* [Required work] Exclude all pictures, then restate the entries below word for word.

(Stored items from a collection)
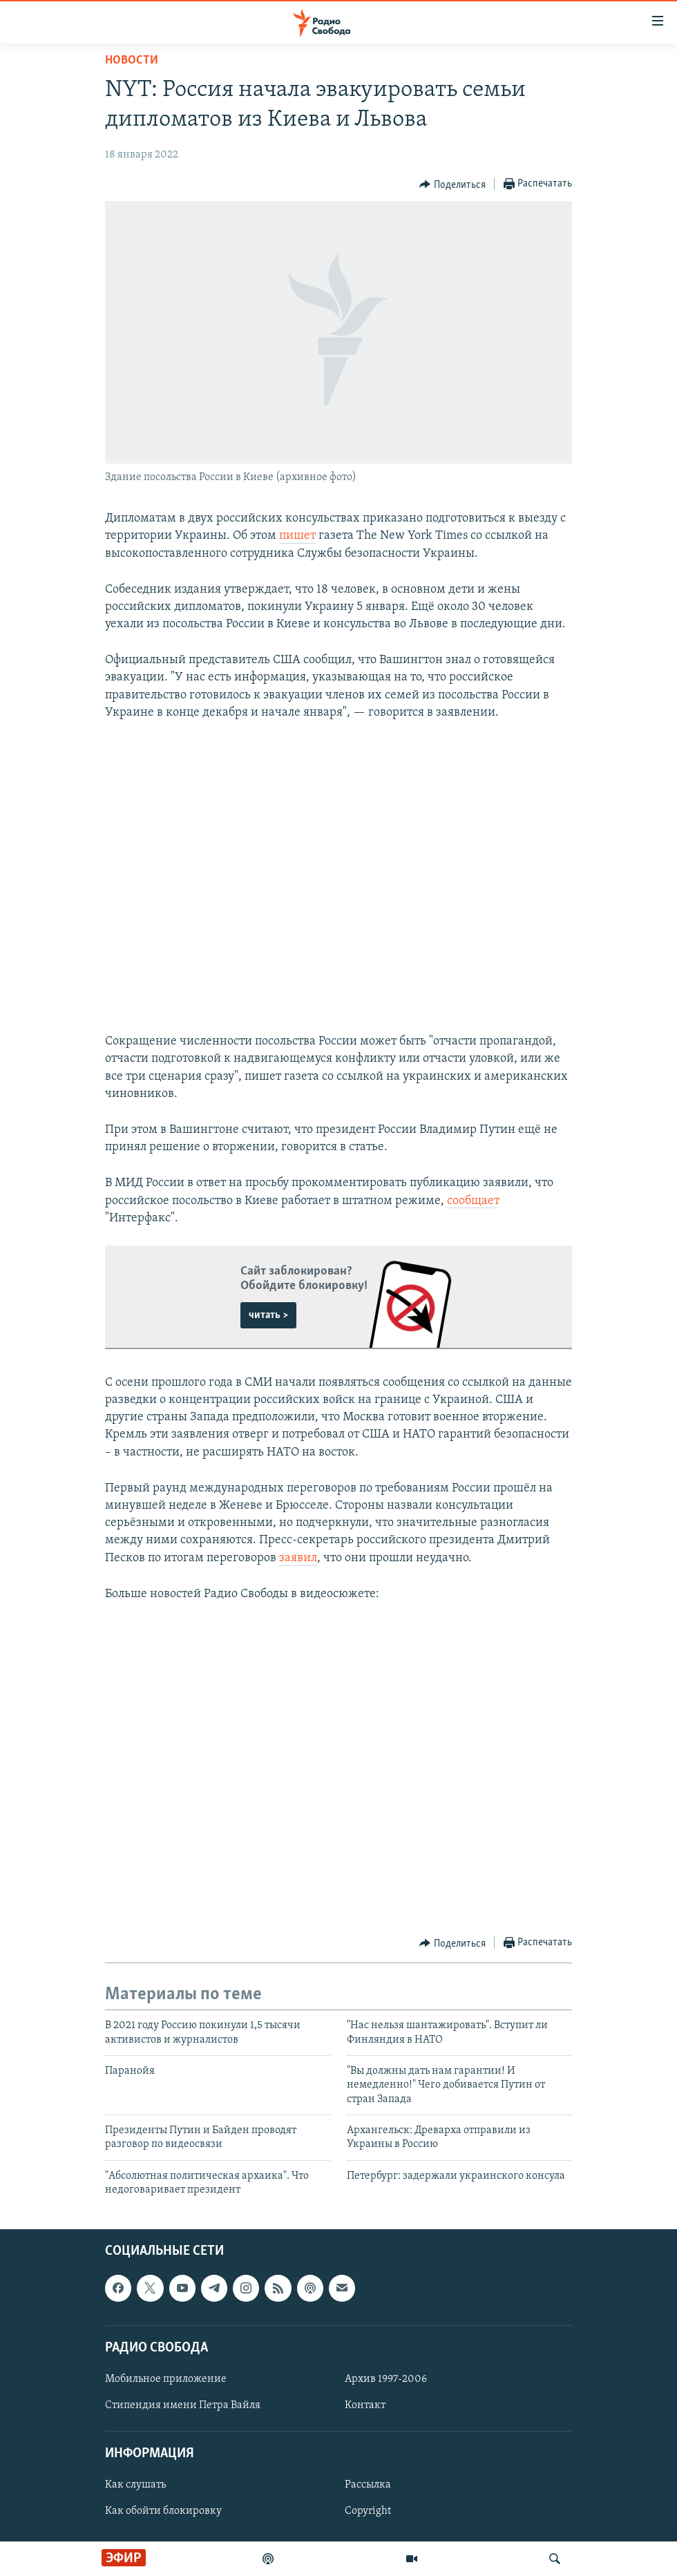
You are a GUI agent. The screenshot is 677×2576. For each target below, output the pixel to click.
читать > (268, 1315)
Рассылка (368, 2484)
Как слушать (135, 2484)
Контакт (365, 2405)
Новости (131, 60)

* [Task result]
You are a GUI agent. The screenshot is 677×2576. For each target below, output the pixel to click.
читать > (268, 1315)
Рассылка (368, 2484)
Как слушать (135, 2484)
Контакт (365, 2405)
Новости (131, 60)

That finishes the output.